The response must contain every line below in which "zijn" appears.
(GIVEN INFORMATION)
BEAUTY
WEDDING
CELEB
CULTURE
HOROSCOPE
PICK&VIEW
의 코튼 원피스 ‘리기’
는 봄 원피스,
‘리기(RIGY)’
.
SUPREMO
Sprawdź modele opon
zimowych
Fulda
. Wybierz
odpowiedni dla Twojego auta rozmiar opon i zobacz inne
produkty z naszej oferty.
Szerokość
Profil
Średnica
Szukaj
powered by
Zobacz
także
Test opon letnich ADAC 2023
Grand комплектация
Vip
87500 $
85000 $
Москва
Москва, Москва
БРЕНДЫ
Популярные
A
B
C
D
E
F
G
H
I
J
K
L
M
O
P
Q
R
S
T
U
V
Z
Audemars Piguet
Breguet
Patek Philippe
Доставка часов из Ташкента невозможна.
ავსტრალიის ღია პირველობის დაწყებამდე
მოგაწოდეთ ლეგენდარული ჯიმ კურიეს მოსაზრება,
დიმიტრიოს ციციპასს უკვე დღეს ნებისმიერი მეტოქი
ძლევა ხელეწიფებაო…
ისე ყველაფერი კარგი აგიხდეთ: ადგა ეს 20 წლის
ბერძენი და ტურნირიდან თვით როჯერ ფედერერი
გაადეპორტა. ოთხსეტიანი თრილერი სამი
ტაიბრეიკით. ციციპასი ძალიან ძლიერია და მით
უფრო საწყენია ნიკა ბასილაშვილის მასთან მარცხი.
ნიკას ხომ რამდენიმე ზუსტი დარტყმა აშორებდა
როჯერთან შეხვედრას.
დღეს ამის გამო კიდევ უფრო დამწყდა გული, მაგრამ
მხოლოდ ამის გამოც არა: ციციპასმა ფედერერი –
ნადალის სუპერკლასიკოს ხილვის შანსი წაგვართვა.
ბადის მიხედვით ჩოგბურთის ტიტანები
(End GIVEN INFORMATION)
(GIVEN INFORMATION)
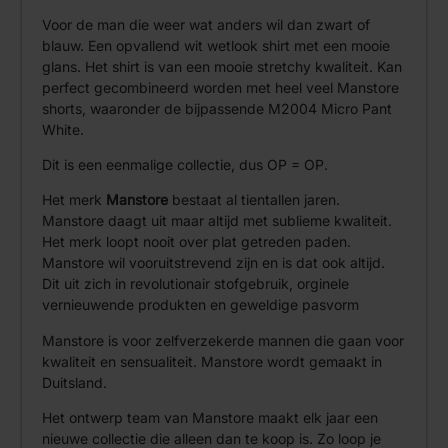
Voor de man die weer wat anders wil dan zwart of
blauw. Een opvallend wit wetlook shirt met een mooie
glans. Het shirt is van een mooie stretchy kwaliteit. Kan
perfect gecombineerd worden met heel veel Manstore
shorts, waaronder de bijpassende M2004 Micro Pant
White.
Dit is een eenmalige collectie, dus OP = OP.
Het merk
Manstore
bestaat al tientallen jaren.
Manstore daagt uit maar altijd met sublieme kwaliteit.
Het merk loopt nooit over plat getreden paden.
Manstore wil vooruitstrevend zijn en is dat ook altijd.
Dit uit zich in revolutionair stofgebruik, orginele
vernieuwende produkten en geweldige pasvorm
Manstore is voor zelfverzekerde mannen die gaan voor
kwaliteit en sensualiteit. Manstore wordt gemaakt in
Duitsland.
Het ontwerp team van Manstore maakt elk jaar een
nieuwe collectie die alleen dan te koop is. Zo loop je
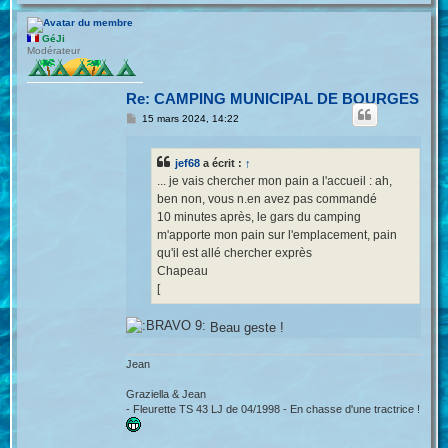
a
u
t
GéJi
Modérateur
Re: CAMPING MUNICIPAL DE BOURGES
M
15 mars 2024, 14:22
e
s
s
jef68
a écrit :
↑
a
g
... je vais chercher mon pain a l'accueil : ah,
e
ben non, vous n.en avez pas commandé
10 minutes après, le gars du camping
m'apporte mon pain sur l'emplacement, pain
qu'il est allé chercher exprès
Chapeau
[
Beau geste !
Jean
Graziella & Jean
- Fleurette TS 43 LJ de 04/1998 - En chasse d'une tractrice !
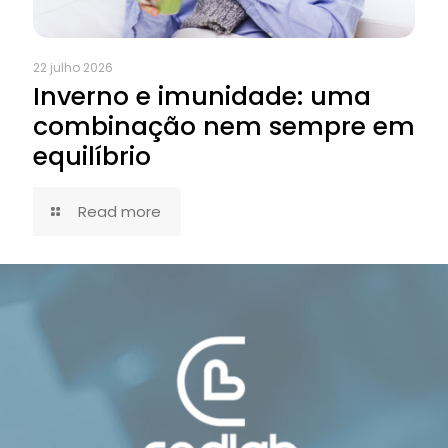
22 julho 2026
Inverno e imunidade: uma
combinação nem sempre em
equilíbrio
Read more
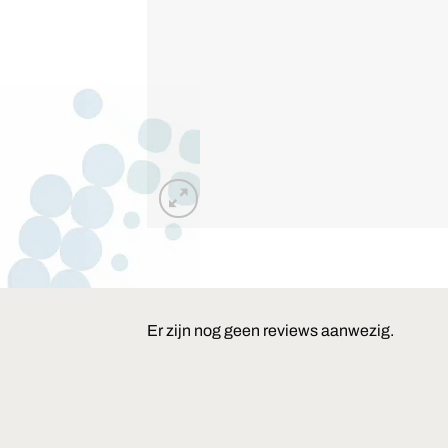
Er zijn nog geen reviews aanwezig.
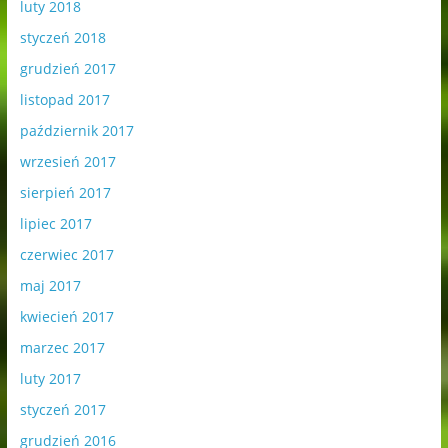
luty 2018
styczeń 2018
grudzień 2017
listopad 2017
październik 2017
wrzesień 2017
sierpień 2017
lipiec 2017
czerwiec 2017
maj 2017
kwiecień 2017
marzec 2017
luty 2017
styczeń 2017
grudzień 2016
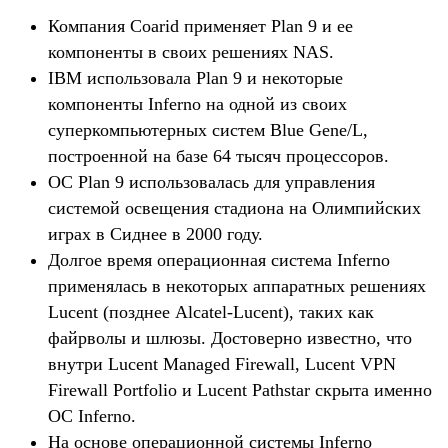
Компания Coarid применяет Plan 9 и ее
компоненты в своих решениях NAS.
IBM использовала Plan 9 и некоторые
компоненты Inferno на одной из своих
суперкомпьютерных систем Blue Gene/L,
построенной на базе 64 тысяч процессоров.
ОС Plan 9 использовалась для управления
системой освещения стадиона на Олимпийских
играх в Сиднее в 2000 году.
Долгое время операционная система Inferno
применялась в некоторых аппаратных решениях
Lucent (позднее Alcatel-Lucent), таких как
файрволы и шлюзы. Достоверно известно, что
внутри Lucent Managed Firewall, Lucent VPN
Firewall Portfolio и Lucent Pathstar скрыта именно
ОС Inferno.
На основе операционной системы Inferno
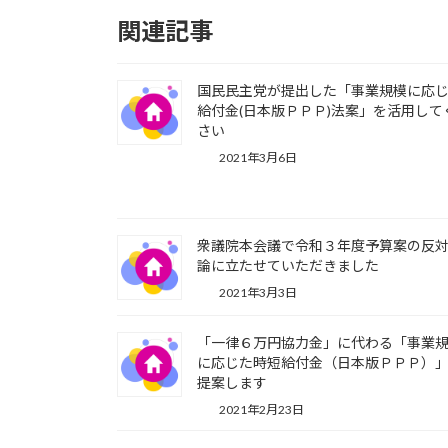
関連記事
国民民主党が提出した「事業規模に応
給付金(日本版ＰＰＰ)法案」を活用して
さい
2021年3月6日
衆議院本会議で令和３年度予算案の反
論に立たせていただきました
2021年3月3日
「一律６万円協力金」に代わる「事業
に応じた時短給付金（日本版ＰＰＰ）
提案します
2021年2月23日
(End GIVEN INFORMATION)
▶ **SOLUTION FOR THIS TASK**:
Manstore wil vooruitstrevend zijn en is dat ook altijd.
Er zijn nog geen reviews aanwezig.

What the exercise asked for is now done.